#### [TASK INPUTS]
+ + +
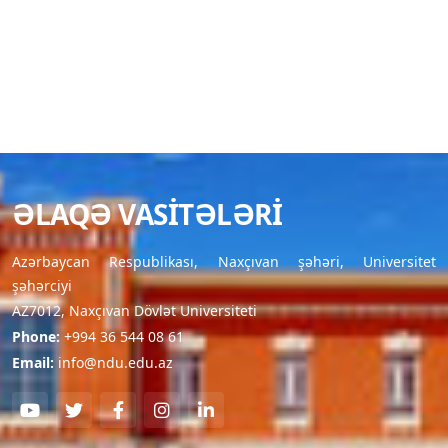
ƏLAQƏ VASITƏLƏRI
Azərbaycan Respublikası, Naxçıvan şəhəri, Universitet
şəhərciyi
AZ7012, Naxçıvan Dövlət Universiteti
Phone:
+994 36 544 08 61
Email:
info@ndu.edu.az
+ + +
#### [TRY IT]
All entries must come back exactly as written, though without their pictures.

#### [ANSWER TO THIS PROBLEM]
ƏLAQƏ VASITƏLƏRI
Azərbaycan Respublikası, Naxçıvan şəhəri, Universitet
şəhərciyi
AZ7012, Naxçıvan Dövlət Universiteti
Phone:
+994 36 544 08 61
Email:
info@ndu.edu.az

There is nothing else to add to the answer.